Stretch Marks: What to do?

Stretch marks don’t have to be forever. If pregnancy or weight-related stretch marks are bothering you, or if you’ve had them since puberty, book a consultation to discuss your options. Stretch marks can be ‘broken down’ via Dermapen or laser, in the same way we treat scar tissue, allowing the skin to heal with a more uniform appearance. In other cases, topical treatments are recommended. 

What are stretch marks?

Stretch marks, or striae, occur when the middle layer of the skin is stretched too quickly causing collagen fibres to snap. As the skin becomes more uneven, blood vessels are made visible, resulting in pink or purple marks that may seem to appear overnight. With time, these darker marks fade to brown or white – or even a shimmery silver. Most people, particularly women, will experience stretch marks to some extent – up to 90% of pregnant women are affected. Stretch marks are typical in adolescence and common as a result of weight gain or rapid muscle growth. They can also result from topical steroid use. It’s important to stress that stretch marks are harmless. If, however, you are looking to reduce their appearance – effective treatments are available.


In-clinic Dermapen treatment can help to permanently minimise your stretch marks. Dermapen, or micro-needling, uses small needles to improve skin and scars all over the body. As the device is moved over the skin, hundreds of minuscule needle punctures or ‘micro-injuries’ are made which spur the skin into healing mode. The skin’s natural defence system works by increasing the production of elastin and collagen. Scar tissue is broken down and the surrounding skin is encouraged to regenerate, resulting in a more even texture and appearance. You should notice an improvement within 4 to 8 weeks, with best results after several months.


Lasers can be used to ‘resurface’ the skin, thereby minimising ridges and irregularities of texture. Different lasers work in different ways. Ablative lasers work by destroying the outer skin layer, encouraging the layers beneath to regenerate.
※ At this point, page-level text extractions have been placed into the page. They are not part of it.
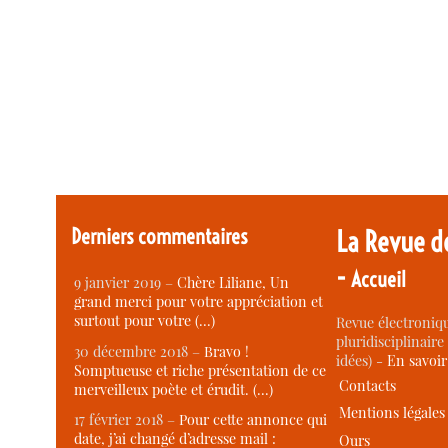
Derniers commentaires
La Revue d
-
Accueil
9 janvier 2019 –
Chère Liliane, Un
grand merci pour votre appréciation et
surtout pour votre (…)
Revue électroniqu
pluridisciplinaire 
30 décembre 2018 –
Bravo !
idées) -
En savoi
Somptueuse et riche présentation de ce
Contacts
merveilleux poète et érudit. (…)
Mentions légales
17 février 2018 –
Pour cette annonce qui
date, j’ai changé d’adresse mail :
Ours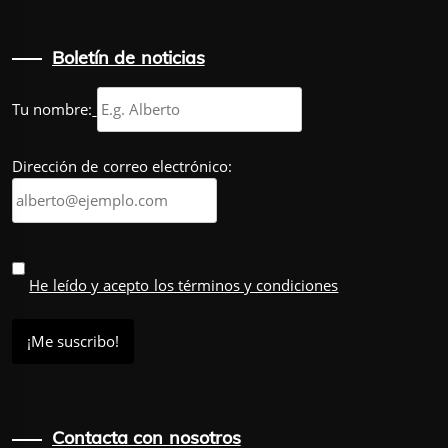
Boletín de noticias
Tu nombre:
Dirección de correo electrónico:
He leído y acepto los términos y condiciones
Contacta con nosotros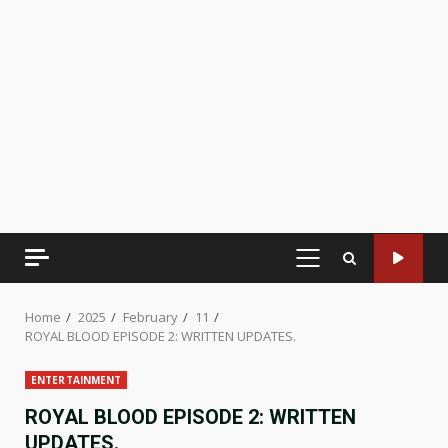
PRIMARY
MENU
Home
2025
February
11
ROYAL BLOOD EPISODE 2: WRITTEN UPDATES.
ENTERTAINMENT
ROYAL BLOOD EPISODE 2: WRITTEN
UPDATES.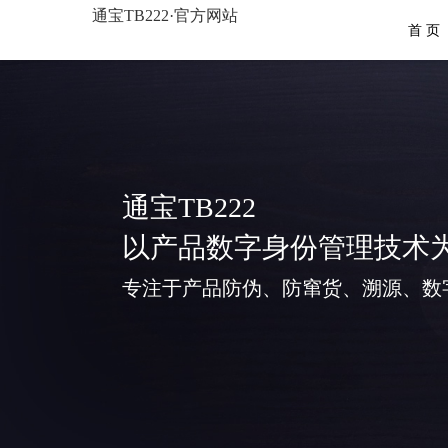
通宝TB222·官方网站
首 页
通宝TB222
以产品数字身份管理技术
专注于产品防伪、防窜货、溯源、数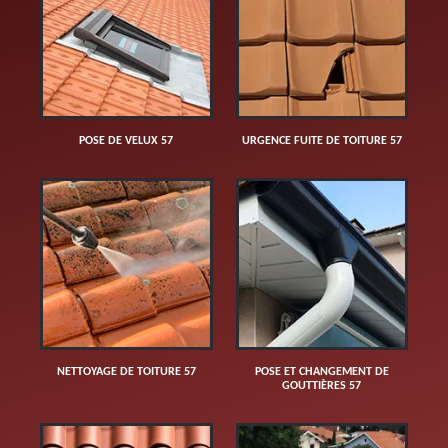
POSE DE VELUX 57
URGENCE FUITE DE TOITURE 57
NETTOYAGE DE TOITURE 57
POSE ET CHANGEMENT DE
GOUTTIÈRES 57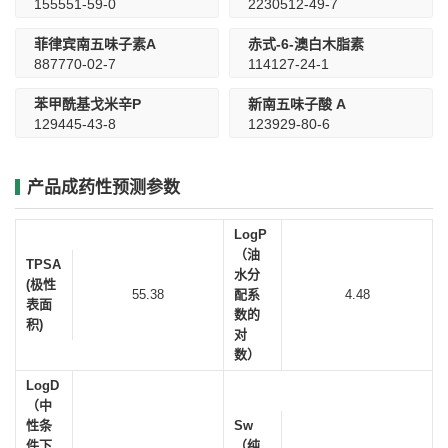
155551-59-0
2230512-49-7
菲律宾南五味子素A
赤式-6-澳白木脂素
887770-02-7
114127-24-1
苯甲酰基戈米辛P
新南五味子酸 A
129445-43-8
123929-80-6
产品成药性预测参数
LogP
（油
TPSA
水分
(极性
55.38
配系
4.48
表面
数的
积)
对
数）
LogD
（中
性条
Sw
件下
（纯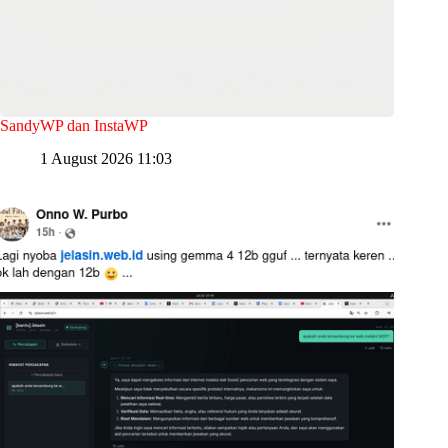
SandyWP dan InstaWP
1 August 2026 11:03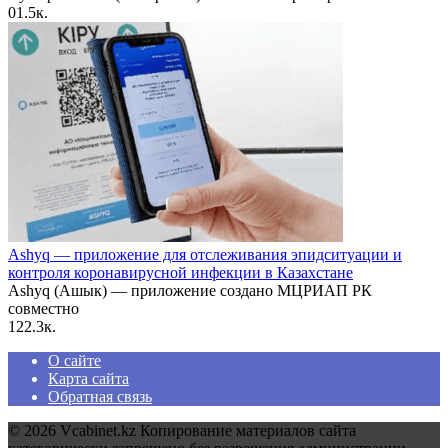
0
1.5к.
Ashyq — приложение для отслеживания эпидситуации и
контроля коронавирусной инфекции в Казахстане
Ashyq (Ашык) — приложение создано МЦРИАП РК
совместно
1
22.3к.
О сайте
Карта сайта
Обратная связь
© 2026 Vcabinet.kz Копирование материалов сайта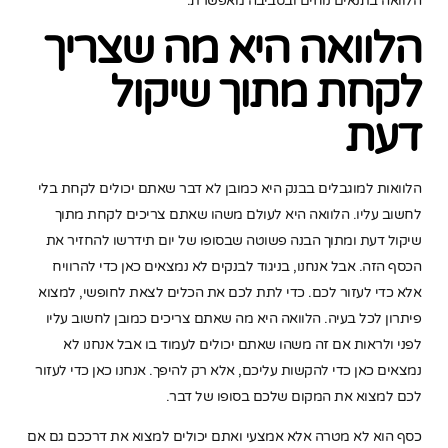
הלוואה בתנאים נוחים ובסביבה מאפשרת.
הלוואה היא מה שצריך
לקחת מתוך שיקול
דעת
הלוואות למוגבלים בבנק היא כמובן לא דבר שאתם יכולים לקחת בלי
לחשוב עליו. הלוואה היא לעולם משהו שאתם צריכים לקחת מתוך
שיקול דעת ומתוך הבנה פשוטה שבסופו של יום תידרשו להחזיר את
הכסף הזה. אבל אנחנו, בניגוד לבנקים לא נמצאים כאן כדי להרוויח
אלא כדי לעזור לכם. כדי לתת לכם את הכלים לצאת לחופשי, למצוא
פיתרון לכל בעיה. הלוואה היא מה שאתם צריכים כמובן לחשוב עליו
לפני ולראות אם זה משהו שאתם יכולים לעמוד בו אבל אנחנו לא
נמצאים כאן כדי להקשות עליכם, אלא רק להיפך. אנחנו כאן כדי לעזור
לכם למצוא את המקום שלכם בסופו של דבר.
כסף הוא לא מטרה אלא אמצעי ואתם יכולים למצוא את דרככם גם אם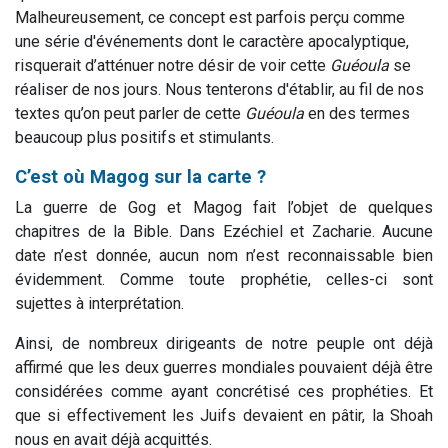
Malheureusement, ce concept est parfois perçu comme
une série d'événements dont le caractère apocalyptique,
risquerait d’atténuer notre désir de voir cette
Guéoula
se
réaliser de nos jours. Nous tenterons d'établir, au fil de nos
textes qu’on peut parler de cette
Guéoula
en des termes
beaucoup plus positifs et stimulants.
C’est où Magog sur la carte ?
La guerre de Gog et Magog fait l’objet de quelques
chapitres de la Bible. Dans Ezéchiel et Zacharie. Aucune
date n’est donnée, aucun nom n’est reconnaissable bien
évidemment. Comme toute prophétie, celles-ci sont
sujettes à interprétation.
Ainsi, de nombreux dirigeants de notre peuple ont déjà
affirmé que les deux guerres mondiales pouvaient déjà être
considérées comme ayant concrétisé ces prophéties. Et
que si effectivement les Juifs devaient en pâtir, la Shoah
nous en avait déjà acquittés.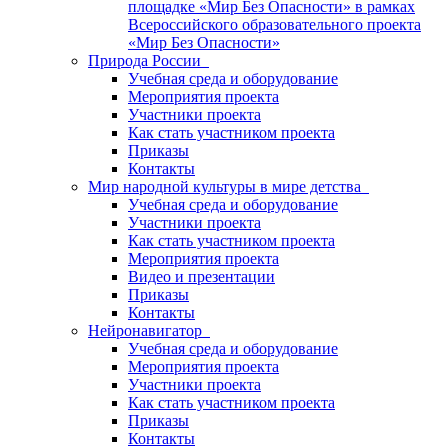
площадке «Мир Без Опасности» в рамках
Всероссийского образовательного проекта
«Мир Без Опасности»
Природа России
Учебная среда и оборудование
Мероприятия проекта
Участники проекта
Как стать участником проекта
Приказы
Контакты
Мир народной культуры в мире детства
Учебная среда и оборудование
Участники проекта
Как стать участником проекта
Мероприятия проекта
Видео и презентации
Приказы
Контакты
Нейронавигатор
Учебная среда и оборудование
Мероприятия проекта
Участники проекта
Как стать участником проекта
Приказы
Контакты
Non-ablative lasers instead target the lower skin layers – the outer layer is left intact and collagen production is boosted from within. A course of 6 treatments spaced 3-4 weeks apart is generally recommended, although you may need less. With excellent aftercare the effects of laser skin resurfacing will last for years.

Topical treatments

Retinoids and glycolic acid treatments are effective for stretch marks – in varying strengths and combinations. OTC retinol products can be useful, while in some instances only stronger, prescription retinoids – which rapidly increase skin cell turnover – will be effective. Glycolic acid creams are freely available, but professional glycolic peels yield better results. Peels are safe for all skin types and solution strength can be adjusted as needed – for instance a lower concentration should be used for darker skin. There should be a visible improvement after 3 or 4 peel treatments, with a course of 6 the recommended minimum. Retinoids and glycolic acid peels are often used in conjunction, with the retinoid being prescribed in advance as a preparatory measure.